Below are the entries; transcribe them exactly and drop every picture.

-- Opening Marker --

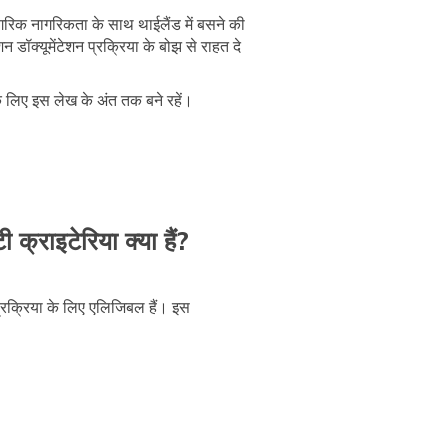
ागरिक नागरिकता के साथ थाईलैंड में बसने की
न डॉक्यूमेंटेशन प्रक्रिया के बोझ से राहत दे
 के लिए इस लेख के अंत तक बने रहें।
क्राइटेरिया क्या हैं?
प्रक्रिया के लिए एलिजिबल हैं। इस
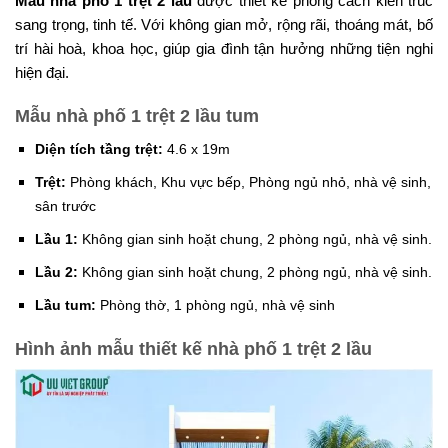
Mẫu nhà phố 1 trệt 2 lầu
được thiết kế phong cách kiến trúc
sang trọng, tinh tế. Với không gian mở, rộng rãi, thoáng mát, bố
trí hài hoà, khoa học, giúp gia đình tận hưởng những tiện nghi
hiện đại.
Mẫu nhà phố 1 trệt 2 lầu tum
Diện tích tầng trệt:
4.6 x 19m
Trệt:
Phòng khách, Khu vực bếp, Phòng ngủ nhỏ, nhà vệ sinh,
sân trước
Lầu 1:
Không gian sinh hoặt chung, 2 phòng ngủ, nhà vệ sinh.
Lầu 2:
Không gian sinh hoặt chung, 2 phòng ngủ, nhà vệ sinh.
Lầu tum:
Phòng thờ, 1 phòng ngủ, nhà vệ sinh
Hình ảnh mẫu thiết kế nhà phố 1 trệt 2 lầu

-- Closing Marker --

- _Exercise answer_
ागरिक नागरिकता के साथ थाईलैंड में बसने की
न डॉक्यूमेंटेशन प्रक्रिया के बोझ से राहत दे
 के लिए इस लेख के अंत तक बने रहें।
क्राइटेरिया क्या हैं?
प्रक्रिया के लिए एलिजिबल हैं। इस
Mẫu nhà phố 1 trệt 2 lầu
được thiết kế phong cách kiến trúc
sang trọng, tinh tế. Với không gian mở, rộng rãi, thoáng mát, bố
trí hài hoà, khoa học, giúp gia đình tận hưởng những tiện nghi
hiện đại.
Mẫu nhà phố 1 trệt 2 lầu tum
Diện tích tầng trệt:
4.6 x 19m
Trệt:
Phòng khách, Khu vực bếp, Phòng ngủ nhỏ, nhà vệ sinh,
sân trước
Lầu 1:
Không gian sinh hoặt chung, 2 phòng ngủ, nhà vệ sinh.
Lầu 2:
Không gian sinh hoặt chung, 2 phòng ngủ, nhà vệ sinh.
Lầu tum:
Phòng thờ, 1 phòng ngủ, nhà vệ sinh
Hình ảnh mẫu thiết kế nhà phố 1 trệt 2 lầu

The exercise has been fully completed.